Avant d’ajouter qu’ils sont vraiment encouragés par ce qu’ils ont vu. « Nous, Nations Unies et communauté internationale, nous sommes des observateurs mais nous sentons qu’un bon esprit anime les acteurs, motivés sans doute par l’esprit du ramadan. Ce mois du pardon, du consensus, de la compréhension », a fait remarquer Ibn Chambas. Le diplomate a émis l’espoir de voir ces travaux aboutir à des résultats probants. De quoi faciliter la tenue d’élections apaisées et inclusives.

Au moment où nous allions sous presse, nous apprenions que la CENI aurait demandé aux deux protagonistes de lui faire une proposition de la nouvelle date pour la tenue des élections locales. Avant qu’elle ne se prononce sur l’épineuse question.

 Cheick Sacko pour sa part devait mettre le weekend à profit pour tenter de convaincre la CENI, l’opposition et la mouvance, de sauver ce cadre de dialogue dont la mise en place s’est faite au forceps.
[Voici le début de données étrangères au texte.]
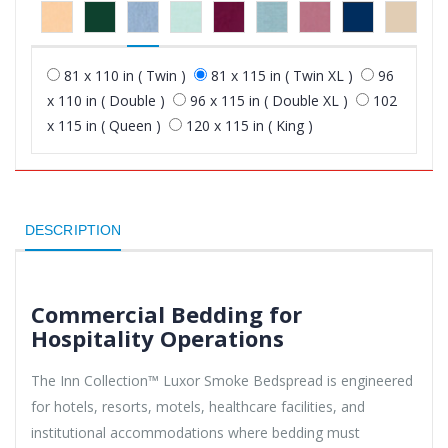
81 x 110 in ( Twin )
81 x 115 in ( Twin XL )
96
x 110 in ( Double )
96 x 115 in ( Double XL )
102
x 115 in ( Queen )
120 x 115 in ( King )
DESCRIPTION
Commercial Bedding for
Hospitality Operations
The Inn Collection™ Luxor Smoke Bedspread is engineered
for hotels, resorts, motels, healthcare facilities, and
institutional accommodations where bedding must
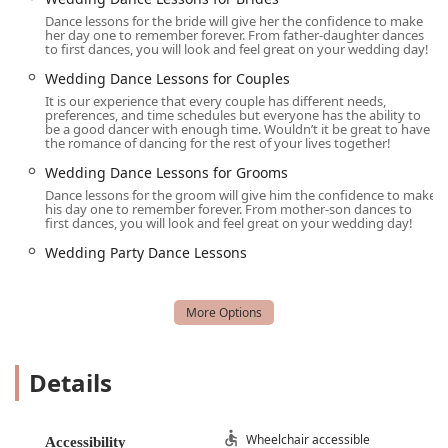
instruction and a vibrant social environment is what truly
Dance lessons for the bride will give her the confidence to make
her day one to remember forever. From father-daughter dances
sets Arthur Murray Dance Studio of Grapevine apart. It's a
to first dances, you will look and feel great on your wedding day!
place where you're not just a student; you're a valued
Wedding Dance Lessons for Couples
member of a community that celebrates every small victory
It is our experience that every couple has different needs,
on the dance floor. For anyone in Texas looking for a
preferences, and time schedules but everyone has the ability to
rewarding hobby that offers a fantastic workout, an
be a good dancer with enough time. Wouldn’t it be great to have
the romance of dancing for the rest of your lives together!
important life skill, and a new circle of friends, Arthur
Murray Dance Studio of Grapevine is an absolutely highly
Wedding Dance Lessons for Grooms
recommended choice.
Dance lessons for the groom will give him the confidence to make
his day one to remember forever. From mother-son dances to
first dances, you will look and feel great on your wedding day!
Wedding Party Dance Lessons
Details
Wheelchair accessible
Accessibility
En tant que médiateur il lui revient de rétablir la communication, quand l’une des parties se retire du cadre. En respectant « les reculs, les ruptures et les échecs », comme il se doit en la matière. Toute une épreuve pour le ministre de la Justice, qui a un challenge à relever. Celui de parvenir à des accords qui pourront mener à un scrutin juste et accepté de tous.